WHAT THIS TASK INVOLVES → Search the records below for the word "König". Copy each line where it occurs.

Items from a data source →
↓↓↓

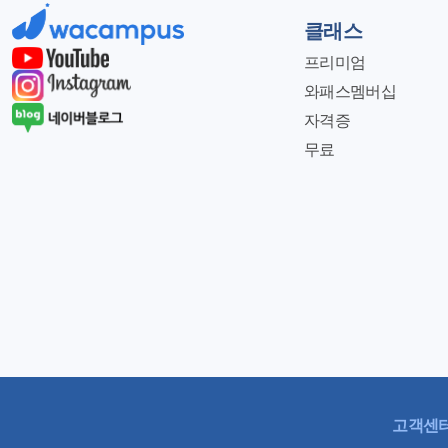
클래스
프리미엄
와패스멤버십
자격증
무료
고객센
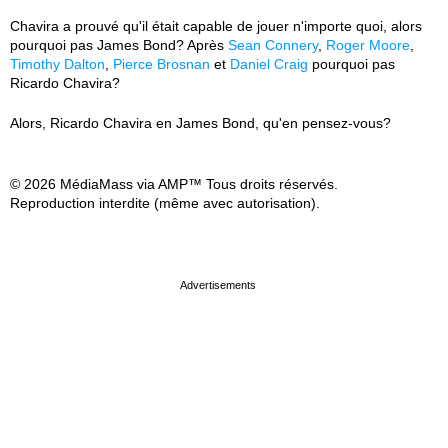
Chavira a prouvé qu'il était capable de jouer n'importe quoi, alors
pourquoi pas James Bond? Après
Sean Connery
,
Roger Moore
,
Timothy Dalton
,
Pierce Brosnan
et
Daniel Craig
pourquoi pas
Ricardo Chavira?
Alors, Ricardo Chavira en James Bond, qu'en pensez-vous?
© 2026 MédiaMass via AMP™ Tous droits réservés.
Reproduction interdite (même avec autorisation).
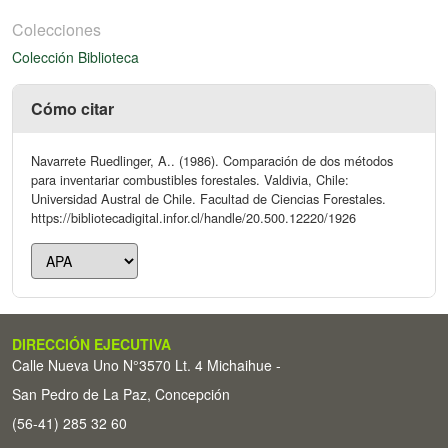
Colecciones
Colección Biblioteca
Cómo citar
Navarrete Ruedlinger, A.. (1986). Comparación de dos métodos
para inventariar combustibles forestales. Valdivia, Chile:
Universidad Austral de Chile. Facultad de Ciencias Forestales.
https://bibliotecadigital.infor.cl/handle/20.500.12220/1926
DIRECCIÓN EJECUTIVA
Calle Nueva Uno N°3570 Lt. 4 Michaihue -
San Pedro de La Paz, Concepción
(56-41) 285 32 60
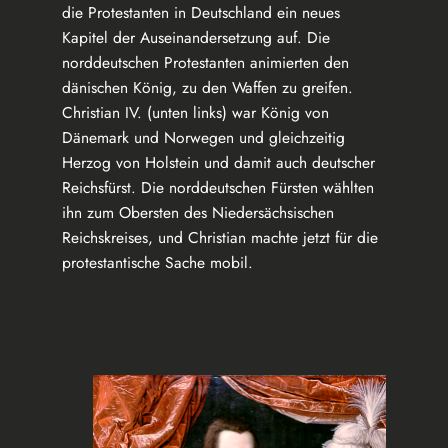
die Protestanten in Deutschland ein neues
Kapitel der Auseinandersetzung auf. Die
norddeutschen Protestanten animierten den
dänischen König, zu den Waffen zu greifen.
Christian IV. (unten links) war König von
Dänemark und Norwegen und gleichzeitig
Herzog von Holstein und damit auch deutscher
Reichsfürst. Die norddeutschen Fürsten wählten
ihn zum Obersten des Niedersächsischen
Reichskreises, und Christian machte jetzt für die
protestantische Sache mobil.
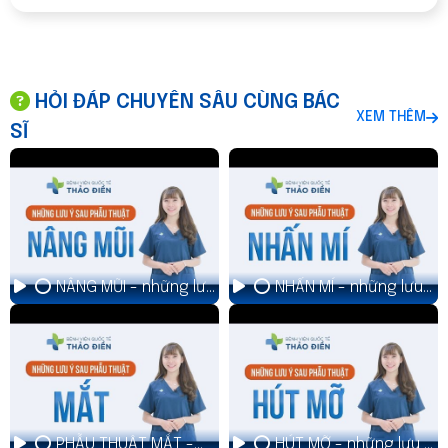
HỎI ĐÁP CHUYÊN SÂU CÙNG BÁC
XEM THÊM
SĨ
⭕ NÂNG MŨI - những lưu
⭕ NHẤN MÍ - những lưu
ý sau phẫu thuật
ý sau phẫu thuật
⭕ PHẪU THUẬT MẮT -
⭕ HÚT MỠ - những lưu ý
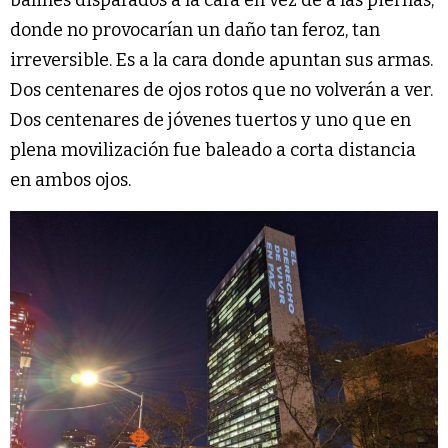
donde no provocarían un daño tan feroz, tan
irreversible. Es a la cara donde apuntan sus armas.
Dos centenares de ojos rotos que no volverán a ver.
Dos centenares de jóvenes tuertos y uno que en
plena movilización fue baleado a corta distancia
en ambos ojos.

↑↑↑
↓↓↓

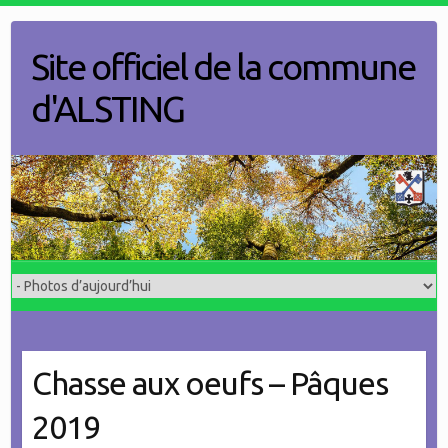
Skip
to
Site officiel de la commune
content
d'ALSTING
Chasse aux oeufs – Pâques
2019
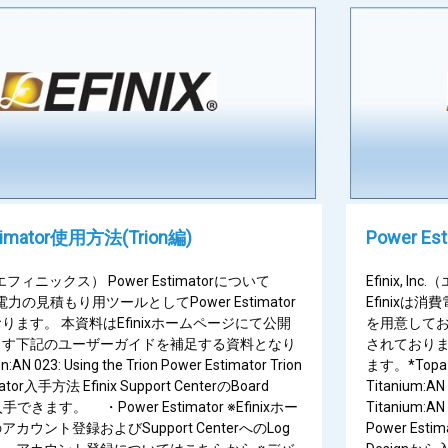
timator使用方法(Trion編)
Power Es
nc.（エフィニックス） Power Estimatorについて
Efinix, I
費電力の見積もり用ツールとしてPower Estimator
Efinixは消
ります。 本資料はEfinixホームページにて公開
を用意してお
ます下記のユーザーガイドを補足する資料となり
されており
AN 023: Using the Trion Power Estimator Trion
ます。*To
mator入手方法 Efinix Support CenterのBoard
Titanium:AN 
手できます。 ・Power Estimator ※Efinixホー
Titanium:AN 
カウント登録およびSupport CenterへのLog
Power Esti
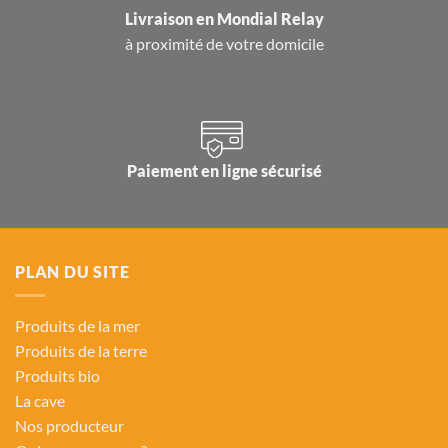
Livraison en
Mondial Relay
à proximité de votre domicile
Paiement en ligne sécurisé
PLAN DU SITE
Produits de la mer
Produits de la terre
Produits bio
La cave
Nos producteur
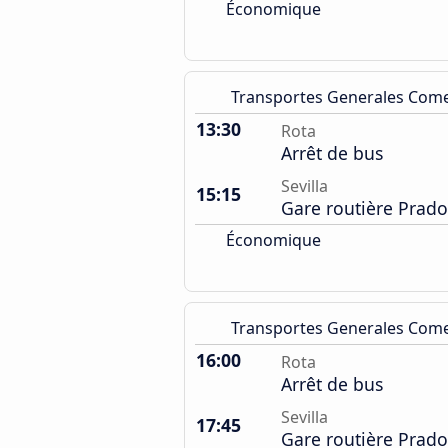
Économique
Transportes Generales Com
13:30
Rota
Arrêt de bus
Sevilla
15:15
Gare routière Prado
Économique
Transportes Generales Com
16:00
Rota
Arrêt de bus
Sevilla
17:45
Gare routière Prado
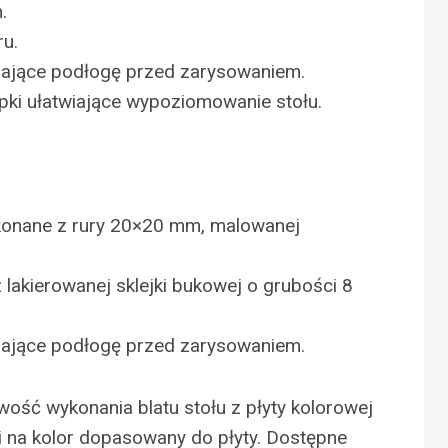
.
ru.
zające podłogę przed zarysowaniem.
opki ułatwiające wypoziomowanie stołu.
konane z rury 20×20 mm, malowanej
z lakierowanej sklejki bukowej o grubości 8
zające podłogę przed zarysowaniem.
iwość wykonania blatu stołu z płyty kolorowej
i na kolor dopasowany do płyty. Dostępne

↑↑↑

TASK OUTPUT →
dänischen König, zu den Waffen zu greifen.
Christian IV. (unten links) war König von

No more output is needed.